Folk Music: Sarah Makem

Sarah Boyle was born at High Street, Keady, the daughter of Tommy Boyle and Margaret Greene, in October 1900.  

In her teens she became a weaver in one of the local linen mills. Later, in 1918, she married Peter Makem from Derrynoose and as a mother, had five children named Jack, Mona, Peggy, Nancy, and Tommy.

Rooted in the traditions of her native place, she was a bright, kindly woman of strong Christian principles, with a wicked sense of humour; and she was hospitality personified.   She achieved fame and renown as a traditional singer and collector of songs.

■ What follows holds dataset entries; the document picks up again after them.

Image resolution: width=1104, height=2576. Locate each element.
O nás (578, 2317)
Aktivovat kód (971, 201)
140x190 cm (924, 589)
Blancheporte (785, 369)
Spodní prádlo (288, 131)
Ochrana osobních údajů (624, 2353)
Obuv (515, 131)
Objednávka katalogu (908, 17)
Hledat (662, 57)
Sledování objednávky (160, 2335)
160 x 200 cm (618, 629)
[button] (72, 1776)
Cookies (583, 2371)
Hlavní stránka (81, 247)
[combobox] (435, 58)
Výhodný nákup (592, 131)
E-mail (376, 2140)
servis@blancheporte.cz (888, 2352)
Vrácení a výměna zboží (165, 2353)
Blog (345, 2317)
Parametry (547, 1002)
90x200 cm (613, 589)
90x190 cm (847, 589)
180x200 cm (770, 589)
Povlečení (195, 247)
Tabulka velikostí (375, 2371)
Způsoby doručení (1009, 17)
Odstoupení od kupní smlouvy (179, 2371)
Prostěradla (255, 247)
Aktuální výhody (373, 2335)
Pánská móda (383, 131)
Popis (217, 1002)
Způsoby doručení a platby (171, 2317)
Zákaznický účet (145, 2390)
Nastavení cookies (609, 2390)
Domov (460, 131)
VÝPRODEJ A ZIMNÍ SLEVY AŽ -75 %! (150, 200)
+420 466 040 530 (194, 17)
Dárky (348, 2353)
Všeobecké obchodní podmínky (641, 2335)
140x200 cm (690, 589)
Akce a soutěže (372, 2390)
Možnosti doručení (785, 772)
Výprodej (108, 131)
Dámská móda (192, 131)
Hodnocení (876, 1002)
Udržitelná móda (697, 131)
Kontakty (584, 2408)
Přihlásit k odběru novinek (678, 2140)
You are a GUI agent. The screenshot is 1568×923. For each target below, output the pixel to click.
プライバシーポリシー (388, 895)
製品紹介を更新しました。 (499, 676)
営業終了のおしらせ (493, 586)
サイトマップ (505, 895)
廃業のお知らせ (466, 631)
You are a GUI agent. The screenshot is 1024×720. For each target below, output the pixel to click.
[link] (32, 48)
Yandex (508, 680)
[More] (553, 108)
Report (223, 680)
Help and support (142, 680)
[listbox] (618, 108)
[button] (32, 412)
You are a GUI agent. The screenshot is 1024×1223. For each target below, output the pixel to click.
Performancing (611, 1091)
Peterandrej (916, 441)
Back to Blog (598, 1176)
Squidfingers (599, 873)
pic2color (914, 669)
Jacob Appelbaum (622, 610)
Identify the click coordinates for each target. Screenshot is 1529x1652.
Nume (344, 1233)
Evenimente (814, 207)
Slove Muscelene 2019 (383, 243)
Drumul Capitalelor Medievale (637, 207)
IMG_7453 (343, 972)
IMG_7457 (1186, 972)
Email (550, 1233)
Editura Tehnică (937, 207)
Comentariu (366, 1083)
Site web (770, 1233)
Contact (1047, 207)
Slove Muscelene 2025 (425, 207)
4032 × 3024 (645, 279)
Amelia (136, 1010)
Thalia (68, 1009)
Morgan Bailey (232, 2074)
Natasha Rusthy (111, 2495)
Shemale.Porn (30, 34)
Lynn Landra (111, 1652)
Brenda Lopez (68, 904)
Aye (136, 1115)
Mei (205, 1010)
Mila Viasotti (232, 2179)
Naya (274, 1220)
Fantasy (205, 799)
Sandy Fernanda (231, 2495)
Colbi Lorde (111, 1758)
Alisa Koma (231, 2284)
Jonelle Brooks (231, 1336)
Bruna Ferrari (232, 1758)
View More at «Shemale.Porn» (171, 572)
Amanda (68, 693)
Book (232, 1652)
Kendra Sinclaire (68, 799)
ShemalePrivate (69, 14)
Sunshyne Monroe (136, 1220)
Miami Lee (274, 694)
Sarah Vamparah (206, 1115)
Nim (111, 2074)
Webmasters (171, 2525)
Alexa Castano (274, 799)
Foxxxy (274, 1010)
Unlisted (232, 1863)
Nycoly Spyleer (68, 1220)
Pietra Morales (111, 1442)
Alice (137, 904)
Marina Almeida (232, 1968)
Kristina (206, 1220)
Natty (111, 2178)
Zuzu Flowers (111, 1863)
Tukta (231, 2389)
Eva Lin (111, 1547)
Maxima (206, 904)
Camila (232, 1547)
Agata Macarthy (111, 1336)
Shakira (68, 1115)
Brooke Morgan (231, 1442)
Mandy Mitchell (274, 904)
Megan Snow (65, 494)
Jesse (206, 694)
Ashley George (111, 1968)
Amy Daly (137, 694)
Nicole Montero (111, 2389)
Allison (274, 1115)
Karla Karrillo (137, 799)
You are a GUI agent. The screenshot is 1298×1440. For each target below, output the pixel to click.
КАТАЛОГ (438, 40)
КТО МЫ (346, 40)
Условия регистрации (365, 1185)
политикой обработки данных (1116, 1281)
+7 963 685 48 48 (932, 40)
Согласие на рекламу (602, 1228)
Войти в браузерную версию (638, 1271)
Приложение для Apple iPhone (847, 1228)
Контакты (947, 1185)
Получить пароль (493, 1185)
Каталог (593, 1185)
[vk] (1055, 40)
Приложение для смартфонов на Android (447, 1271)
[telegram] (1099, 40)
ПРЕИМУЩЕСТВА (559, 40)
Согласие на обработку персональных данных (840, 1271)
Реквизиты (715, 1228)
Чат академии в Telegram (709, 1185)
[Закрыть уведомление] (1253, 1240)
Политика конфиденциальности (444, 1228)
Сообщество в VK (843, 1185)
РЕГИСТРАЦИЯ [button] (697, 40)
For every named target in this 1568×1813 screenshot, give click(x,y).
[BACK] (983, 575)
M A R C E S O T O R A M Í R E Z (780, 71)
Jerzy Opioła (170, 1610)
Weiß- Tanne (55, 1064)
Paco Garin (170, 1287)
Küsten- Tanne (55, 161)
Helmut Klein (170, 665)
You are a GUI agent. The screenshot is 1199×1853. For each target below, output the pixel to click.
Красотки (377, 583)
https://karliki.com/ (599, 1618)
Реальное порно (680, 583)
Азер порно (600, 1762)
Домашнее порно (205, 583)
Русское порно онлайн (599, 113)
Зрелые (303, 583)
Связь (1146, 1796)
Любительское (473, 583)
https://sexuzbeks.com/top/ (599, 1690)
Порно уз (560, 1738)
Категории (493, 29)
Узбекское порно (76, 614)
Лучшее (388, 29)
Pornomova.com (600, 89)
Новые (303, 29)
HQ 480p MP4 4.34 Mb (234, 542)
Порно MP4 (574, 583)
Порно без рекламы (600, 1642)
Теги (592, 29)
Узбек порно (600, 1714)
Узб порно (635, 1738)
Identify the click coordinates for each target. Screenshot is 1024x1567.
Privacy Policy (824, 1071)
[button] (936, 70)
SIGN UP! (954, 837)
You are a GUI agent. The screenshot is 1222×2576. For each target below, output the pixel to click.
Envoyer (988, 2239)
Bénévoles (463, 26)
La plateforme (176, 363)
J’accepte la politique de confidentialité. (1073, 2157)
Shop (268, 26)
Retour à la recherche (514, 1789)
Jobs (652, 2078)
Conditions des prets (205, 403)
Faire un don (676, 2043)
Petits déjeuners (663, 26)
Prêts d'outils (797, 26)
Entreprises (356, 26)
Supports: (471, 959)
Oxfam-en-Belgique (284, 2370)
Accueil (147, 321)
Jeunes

 Music was in Sarah’s blood, and she only had to hear a song once to remember it perfectly.  David Hammond – himself no mean singer – considered her one of the best traditional singers in the world, but although her repertoire encompassed more than four hundred songs, she didn’t see herself as a woman with a mission.  She simply loved to sing.

When her rendition of As I Roved Out was used as the theme for a radio programme in the early 1950s, musicologists from both sides of the Atlantic started turning up on her doorstep.  Sarah accepted with equanimity the attention of luminaries like Pete Seeger.  Jean Ritchie and Diane Hamilton also visited, as did a young Liam Clancy, who acknowledges his debt to Sarah’s ‘vast store of songs’, and is confident of her place in the canon of greats of the folk scene.        

 Apart from love songs and romantic ballads, many of her songs recalled local incidents, or were songs of loss, poverty, and harsh experience.  Her contribution lies not just in remembering them, but in singing them when they were no longer fashionable, keeping them alive for more mature times when we can appreciate them for what they are: part of our heritage; a record of a people in the making.

Among those she inspired were her son Tommy, who was to achieve superstar status on both sides of the Atlantic as part of The Clancy Brothers & Tommy Makem.

May the sod rest lightly on Sarah Makem, songstress, 1900-1983.